A TEENAGER who suffered a severe spinal injury during a thrill ride down the Tweed River has successfully sued a young boat driver for damages.

Martin Hume was left partially paralysed when he fell head-first off a wakeboard into shallow water at Chinderah Bay in 2007.

The NSW Supreme Court heard the teenager had just finished work at Coles when he headed to the Chinderah boat ramp with a group of friends to try out the extreme water sport "wake skating".

While he was an experienced wakeboarder, it was Mr Hume's first attempt at the more dangerous, barefoot variation which, the court heard, does not include the boots that normally keep a rider bound to a board.

The friends then set out upstream towards Murwil- lumbah with Timothy Patterson at the wheel of the tow-boat.

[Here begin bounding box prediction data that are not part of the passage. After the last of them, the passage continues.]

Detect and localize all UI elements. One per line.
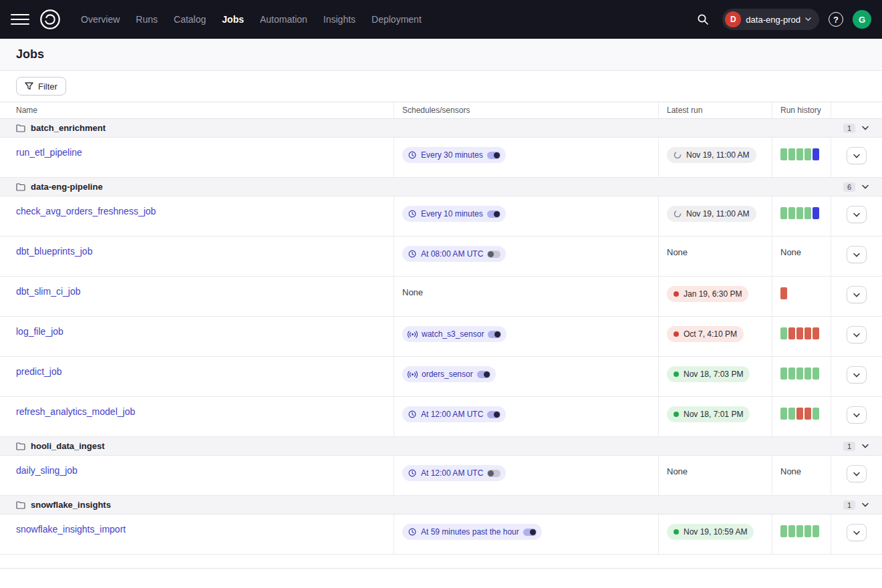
- run-history-block[interactable]: [804, 525, 811, 537]
- run-history-block[interactable]: [813, 408, 819, 420]
- run-history-block[interactable]: [780, 287, 787, 299]
- job-link[interactable]: predict_job: [16, 366, 62, 377]
- nav-item-overview[interactable]: Overview: [74, 9, 127, 30]
- run-history-block[interactable]: [780, 327, 787, 339]
- expand-row-button[interactable]: [847, 206, 867, 223]
- expand-row-button[interactable]: [847, 465, 867, 482]
- expand-row-button[interactable]: [847, 524, 867, 541]
- schedule-toggle[interactable]: [487, 411, 500, 418]
- expand-row-button[interactable]: [847, 147, 867, 164]
- expand-row-button[interactable]: [847, 326, 867, 343]
- nav-item-jobs[interactable]: Jobs: [214, 9, 251, 30]
- nav-item-catalog[interactable]: Catalog: [166, 9, 213, 30]
- job-link[interactable]: dbt_slim_ci_job: [16, 286, 81, 297]
- nav-item-automation[interactable]: Automation: [253, 9, 315, 30]
- nav-item-insights[interactable]: Insights: [316, 9, 363, 30]
- schedule-toggle[interactable]: [488, 331, 501, 338]
- run-history-block[interactable]: [804, 207, 811, 219]
- schedule-badge[interactable]: At 59 minutes past the hour: [402, 524, 542, 540]
- dagster-logo-icon[interactable]: [37, 7, 63, 32]
- run-history-block[interactable]: [804, 368, 811, 380]
- filter-button[interactable]: Filter: [16, 77, 66, 96]
- run-history-block[interactable]: [780, 368, 787, 380]
- latest-run-badge[interactable]: Nov 19, 11:00 AM: [667, 147, 756, 163]
- run-history-block[interactable]: [796, 207, 803, 219]
- group-collapse-button[interactable]: [861, 124, 870, 132]
- run-history-block[interactable]: [796, 148, 803, 160]
- run-history-block[interactable]: [813, 327, 819, 339]
- schedule-badge[interactable]: At 12:00 AM UTC: [402, 465, 506, 481]
- deployment-switcher[interactable]: D data-eng-prod: [722, 9, 819, 30]
- run-history-block[interactable]: [788, 525, 795, 537]
- run-history-block[interactable]: [804, 327, 811, 339]
- group-collapse-button[interactable]: [861, 183, 870, 190]
- run-history-block[interactable]: [813, 148, 819, 160]
- run-history-block[interactable]: [813, 368, 819, 380]
- latest-run-badge[interactable]: Nov 19, 11:00 AM: [667, 206, 756, 222]
- schedule-badge[interactable]: At 08:00 AM UTC: [402, 246, 506, 262]
- expand-row-button[interactable]: [847, 286, 867, 303]
- folder-icon: [16, 442, 25, 450]
- job-group-row[interactable]: batch_enrichment 1: [0, 119, 882, 138]
- job-link[interactable]: daily_sling_job: [16, 465, 78, 476]
- run-history-block[interactable]: [788, 408, 795, 420]
- schedule-badge[interactable]: Every 10 minutes: [402, 206, 506, 222]
- run-history-block[interactable]: [788, 327, 795, 339]
- run-history-block[interactable]: [796, 327, 803, 339]
- latest-run-none: None: [667, 465, 688, 476]
- job-link[interactable]: dbt_blueprints_job: [16, 246, 92, 257]
- schedule-toggle[interactable]: [487, 210, 500, 218]
- latest-run-badge[interactable]: Jan 19, 6:30 PM: [667, 286, 748, 302]
- latest-run-badge[interactable]: Oct 7, 4:10 PM: [667, 326, 744, 342]
- expand-row-button[interactable]: [847, 366, 867, 384]
- help-icon[interactable]: ?: [829, 12, 843, 27]
- schedule-toggle[interactable]: [487, 470, 500, 477]
- run-history-block[interactable]: [796, 408, 803, 420]
- group-collapse-button[interactable]: [861, 442, 870, 450]
- job-group-row[interactable]: data-eng-pipeline 6: [0, 178, 882, 196]
- run-history-block[interactable]: [813, 207, 819, 219]
- user-avatar[interactable]: G: [853, 10, 871, 29]
- job-link[interactable]: refresh_analytics_model_job: [16, 406, 135, 417]
- run-history-block[interactable]: [813, 525, 819, 537]
- spinner-icon: [674, 151, 682, 159]
- schedule-badge[interactable]: At 12:00 AM UTC: [402, 406, 506, 422]
- schedule-badge[interactable]: watch_s3_sensor: [402, 326, 506, 342]
- run-history-block[interactable]: [804, 408, 811, 420]
- run-history-block[interactable]: [788, 207, 795, 219]
- run-history-block[interactable]: [780, 207, 787, 219]
- job-group-row[interactable]: hooli_data_ingest 1: [0, 437, 882, 456]
- job-link[interactable]: run_etl_pipeline: [16, 147, 82, 158]
- expand-row-button[interactable]: [847, 246, 867, 263]
- group-collapse-button[interactable]: [861, 501, 870, 508]
- menu-icon[interactable]: [11, 10, 29, 29]
- search-icon[interactable]: [693, 9, 713, 29]
- job-link[interactable]: check_avg_orders_freshness_job: [16, 206, 156, 216]
- job-link[interactable]: log_file_job: [16, 326, 63, 337]
- chevron-down-icon: [853, 373, 860, 378]
- run-history-block[interactable]: [780, 408, 787, 420]
- run-history-block[interactable]: [788, 148, 795, 160]
- run-history-block[interactable]: [804, 148, 811, 160]
- expand-row-button[interactable]: [847, 406, 867, 424]
- chevron-down-icon: [853, 212, 860, 217]
- run-history-block[interactable]: [796, 525, 803, 537]
- latest-run-badge[interactable]: Nov 19, 10:59 AM: [667, 524, 754, 540]
- schedule-toggle[interactable]: [477, 371, 490, 378]
- schedule-badge[interactable]: orders_sensor: [402, 366, 496, 382]
- run-history-block[interactable]: [780, 525, 787, 537]
- job-group-row[interactable]: snowflake_insights 1: [0, 496, 882, 514]
- latest-run-badge[interactable]: Nov 18, 7:01 PM: [667, 406, 750, 422]
- page-title: Jobs: [16, 47, 44, 61]
- run-history-block[interactable]: [780, 148, 787, 160]
- job-link[interactable]: snowflake_insights_import: [16, 524, 126, 535]
- schedule-toggle[interactable]: [523, 529, 537, 536]
- run-history-block[interactable]: [796, 368, 803, 380]
- nav-item-runs[interactable]: Runs: [128, 9, 165, 30]
- schedule-badge[interactable]: Every 30 minutes: [402, 147, 506, 163]
- schedule-toggle[interactable]: [487, 251, 500, 258]
- nav-item-deployment[interactable]: Deployment: [364, 9, 429, 30]
- schedule-toggle[interactable]: [487, 152, 500, 159]
- run-history-block[interactable]: [788, 368, 795, 380]
- latest-run-badge[interactable]: Nov 18, 7:03 PM: [667, 366, 750, 382]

After falling off the wakeboard a "couple of times" the boat was turned north.

Mr Hume told the court that on the last time he got up on the board, he didn't have time to position his feet before he fell into the water head first.

Friends came to his aid and he was taken to hospital but the injuries left Mr Hume a tetraplegic.

He claimed his injuries were caused by the driver veering outside the channel markers into shallow water where a rider could fall and hit a sand bar.

A doctor's report tendered found "cervical spine injuries were caused by flexion and compression loading ... most likely when his head contacted the bottom of the channel".

A study of the river found that "nowhere in the channel in the vicinity of the marker is less than 3m depth".

Justice Stephen Campbell found that while there was considerable risk associated with the sport, he was satisfied that "but for the failure of the defendant to take the precaution of remaining in the channel, the plaintiff's injury would not have occurred".

Damages will be assessed in Sydney on Friday, September 27.